The concept of war crimes refers to a range of acts judged to be beyond civilized human behaviour, even in the extreme conditions of warfare. The acts defined as war crimes concern both the methods and the materials of warfare (e.g., the use of certain weapons that cause unnecessary suffering or the targeting of noncombatants). At Nürnberg the defendants argued that, whereas states might have culpability for violations of the laws and customs of war, individuals could not be singled out for criminal prosecution. Nevertheless, the judges held that “crimes against international law are committed by men, not by abstract entities, and only by punishing individuals who commit such crimes can the provisions of international law be enforced.” Although individuals can be held responsible for most kinds of international crimes, such crimes are almost never committed without the involvement of states or of rebel organizations striving to take power. At the beginning of the 21st century, the question of whether states themselves can commit international crimes remained a controversial issue.

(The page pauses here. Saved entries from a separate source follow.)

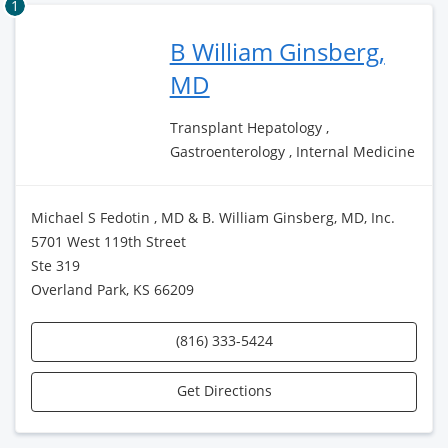
1
B William Ginsberg,
MD
Transplant Hepatology ,
Gastroenterology , Internal Medicine
Michael S Fedotin , MD & B. William Ginsberg, MD, Inc.
5701 West 119th Street
Ste 319
Overland Park, KS 66209
(816) 333-5424
Get Directions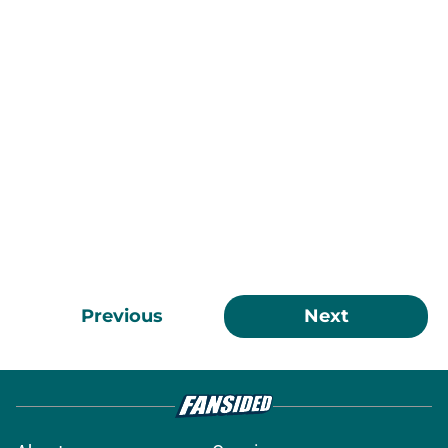
Previous
Next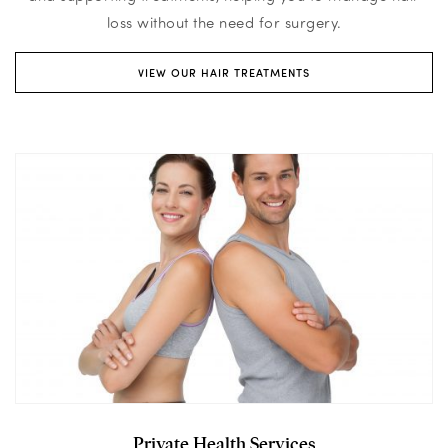
loss without the need for surgery.
VIEW OUR HAIR TREATMENTS
Private Health Services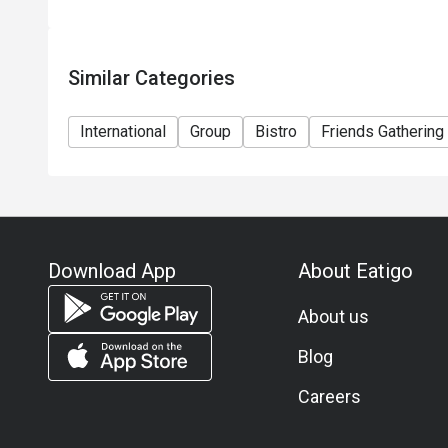
Similar Categories
International
Group
Bistro
Friends Gathering
Download App
About Eatigo
About us
Blog
Careers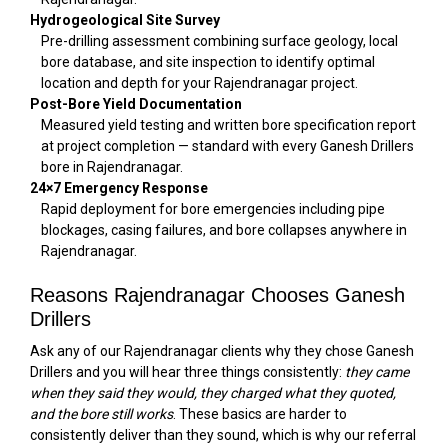
Hydrogeological Site Survey
Pre-drilling assessment combining surface geology, local
bore database, and site inspection to identify optimal
location and depth for your Rajendranagar project.
Post-Bore Yield Documentation
Measured yield testing and written bore specification report
at project completion — standard with every Ganesh Drillers
bore in Rajendranagar.
24×7 Emergency Response
Rapid deployment for bore emergencies including pipe
blockages, casing failures, and bore collapses anywhere in
Rajendranagar.
Reasons Rajendranagar Chooses Ganesh
Drillers
Ask any of our Rajendranagar clients why they chose Ganesh
Drillers and you will hear three things consistently:
they came
when they said they would, they charged what they quoted,
and the bore still works
. These basics are harder to
consistently deliver than they sound, which is why our referral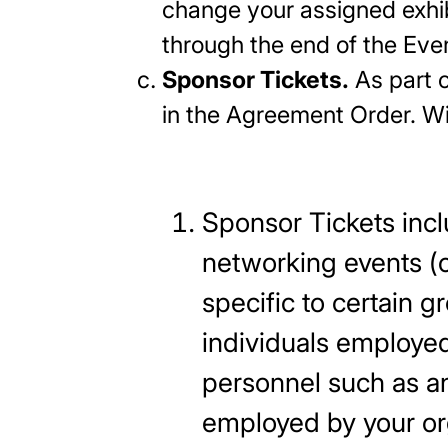
change your assigned exhibi
through the end of the Even
Sponsor Tickets.
As part o
in the Agreement Order.
Sponsor Tickets inclu
networking events (o
specific to certain 
individuals employed
personnel such as any
employed by your org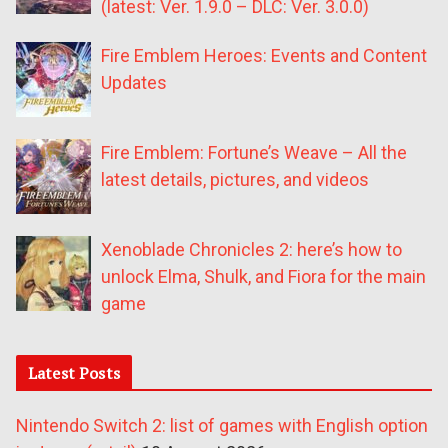
(latest: Ver. 1.9.0 – DLC: Ver. 3.0.0)
Fire Emblem Heroes: Events and Content
Updates
Fire Emblem: Fortune’s Weave – All the
latest details, pictures, and videos
Xenoblade Chronicles 2: here’s how to
unlock Elma, Shulk, and Fiora for the main
game
Latest Posts
Nintendo Switch 2: list of games with English option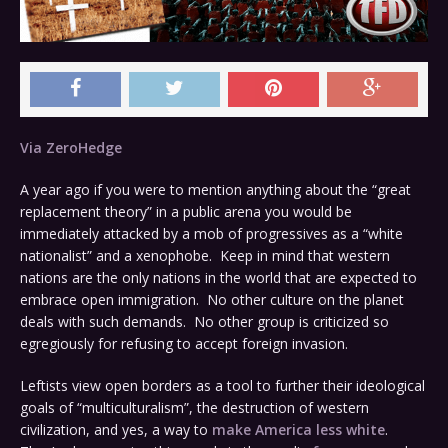
Via ZeroHedge
A year ago if you were to mention anything about the “great
replacement theory” in a public arena you would be
immediately attacked by a mob of progressives as a “white
nationalist” and a xenophobe. Keep in mind that western
nations are the only nations in the world that are expected to
embrace open immigration. No other culture on the planet
deals with such demands. No other group is criticized so
egregiously for refusing to accept foreign invasion.
Leftists view open borders as a tool to further their ideological
goals of “multiculturalism”, the destruction of western
civilization, and yes, a way to
make America less white
.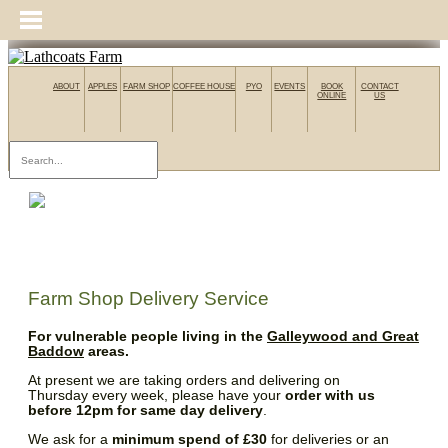
ABOUT
APPLES
FARM SHOP
COFFEE HOUSE
PYO
EVENTS
BOOK
CONTACT
ONLINE
US
Farm Shop Delivery Service
For vulnerable people living in the
Galleywood and Great
Baddow
areas.
At present we are taking orders and delivering on
Thursday every week, please have your
order with us
before 12pm for same day delivery
.
We ask for a
minimum spend of £30
for deliveries or an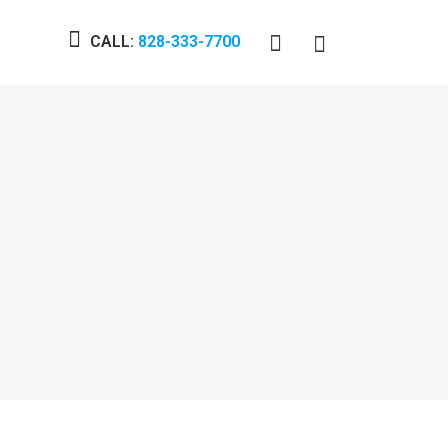
CALL:
828-333-7700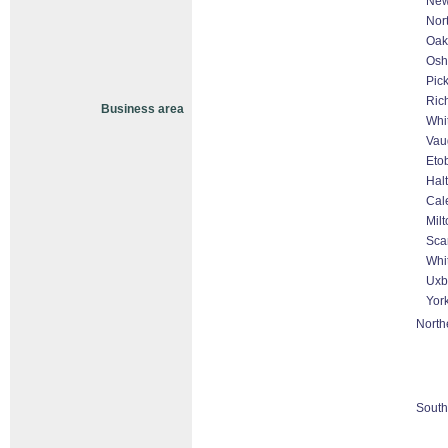
New
Nor
Oakv
Osh
Pic
Ric
Business area
Whi
Vau
Eto
Hal
Cal
Milt
Sca
Whit
Uxb
Yor
North
South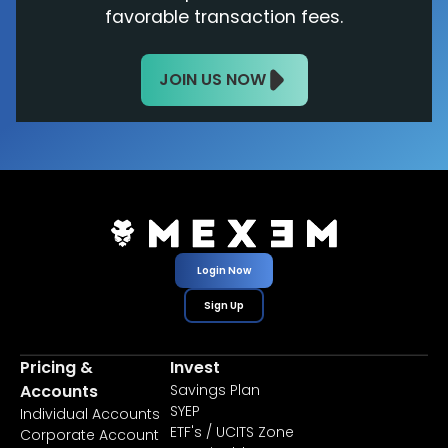
favorable transaction fees.
JOIN US NOW
Login Now
Sign Up
Pricing &
Invest
Accounts
Savings Plan
SYEP
Individual Accounts
ETF's / UCITS Zone
Corporate Account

In 1949 a narrow list of war crimes committed during international armed conflict, known as grave breaches, was approved in four Geneva Conventions. When the Geneva Conventions were revised with additional protocols in 1977, attempts to expand the concept of grave breaches to include acts committed in non-international, or civil, war did not succeed. States have always been more willing to accept a role for international norms and standards during international, or interstate, wars than during civil wars. Nevertheless, by the mid-1990s international views had evolved, partly because of the influence of the international human rights movement and partly because of outrage at the scale of the atrocities committed in the early 1990s in the essentially civil conflicts in the former Yugoslavia and in Rwanda. As evidence of this development in international law, the Rome Statute of the International Criminal Court recognized a broad range of war crimes committed during internal armed conflict.

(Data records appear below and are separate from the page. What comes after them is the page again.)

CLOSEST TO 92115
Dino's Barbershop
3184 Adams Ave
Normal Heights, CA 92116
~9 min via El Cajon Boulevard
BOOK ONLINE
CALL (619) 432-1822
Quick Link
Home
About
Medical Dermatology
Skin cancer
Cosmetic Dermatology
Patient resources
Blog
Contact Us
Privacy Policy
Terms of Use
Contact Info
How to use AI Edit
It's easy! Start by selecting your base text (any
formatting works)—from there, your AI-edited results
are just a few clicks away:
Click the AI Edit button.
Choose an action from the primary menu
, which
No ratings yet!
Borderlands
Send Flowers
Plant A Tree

Although those who prepared the post-World War II prosecutions initially believed that atrocities committed against civilians within Germany fell outside the scope of international law, the Nürnberg tribunal was empowered to prosecute such acts under the rubric of crimes against humanity—a concept that previously had not existed in international law. At about the same time, the closely related concept of genocide was developed to describe acts aimed at the physical destruction, in whole or in part, of ethnic, racial, national, or religious groups. The crime of genocide was defined in the Convention on the Prevention and Punishment of the Crime of Genocide (1948). Although crimes against humanity were prosecuted at Nürnberg, a widely accepted definition of this term eluded international law until the adoption of the Rome Statute in 1998. Crimes against humanity consist of a variety of acts, such as murder, torture, enforced disappearance, apartheid, and rape, committed as part of a widespread or systematic attack on a civilian population.

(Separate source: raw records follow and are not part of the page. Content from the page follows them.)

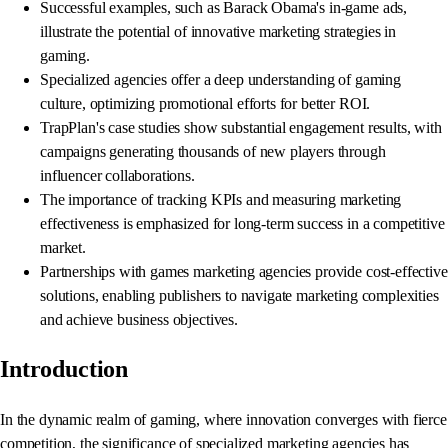
Successful examples, such as Barack Obama's in-game ads,
illustrate the potential of innovative marketing strategies in
gaming.
Specialized agencies offer a deep understanding of gaming
culture, optimizing promotional efforts for better ROI.
TrapPlan's case studies show substantial engagement results, with
campaigns generating thousands of new players through
influencer collaborations.
The importance of tracking KPIs and measuring marketing
effectiveness is emphasized for long-term success in a competitive
market.
Partnerships with games marketing agencies provide cost-effective
solutions, enabling publishers to navigate marketing complexities
and achieve business objectives.
Introduction
In the dynamic realm of gaming, where innovation converges with fierce
competition, the significance of specialized marketing agencies has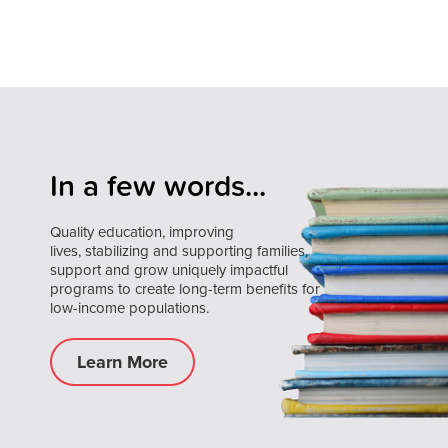
In a few words...
Quality education, improving
lives, stabilizing and supporting families,
support and grow uniquely impactful
programs to create long-term benefits for
low-income populations.
Learn More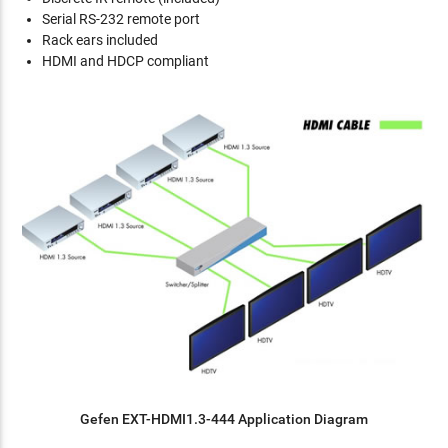
Serial RS-232 remote port
Rack ears included
HDMI and HDCP compliant
Gefen EXT-HDMI1.3-444 Application Diagram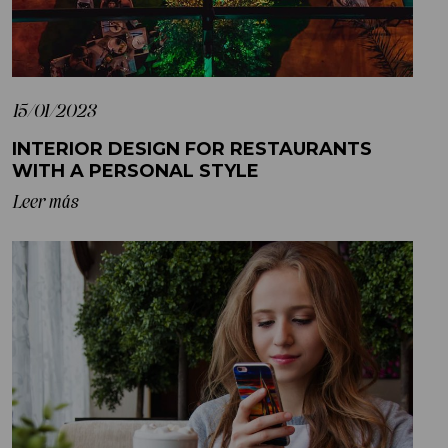
15/01/2023
INTERIOR DESIGN FOR RESTAURANTS
WITH A PERSONAL STYLE
Leer más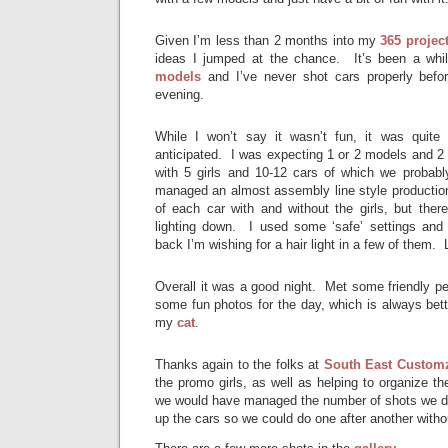
Given I’m less than 2 months into my
365 projec
ideas I jumped at the chance. It’s been a whi
models
and I’ve never shot cars properly befor
evening.
While I won’t say it wasn’t fun, it was quite
anticipated. I was expecting 1 or 2 models and 2
with 5 girls and 10-12 cars of which we probab
managed an almost assembly line style production
of each car with and without the girls, but there
lighting down. I used some ‘safe’ settings and
back I’m wishing for a hair light in a few of them. 
Overall it was a good night. Met some friendly p
some fun photos for the day, which is always bett
my
cat
.
Thanks again to the folks at
South East Custom
the promo girls, as well as helping to organize the
we would have managed the number of shots we did
up the cars so we could do one after another with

In a general sense, war crimes, crimes against humanity, and genocide all consist of acts, such as murder and rape, that are criminal under national law. What sets them apart as international crimes is the context in which the act is committed, be it an international or internal armed conflict (war crime), an attack on a civilian population (crime against humanity), or the intentional destruction of an ethnic, racial, national, or religious group (genocide). For a prosecution to succeed, it must be established both that the underlying criminal act occurred (e.g., the killing of individuals) and that one of these contextual elements was present.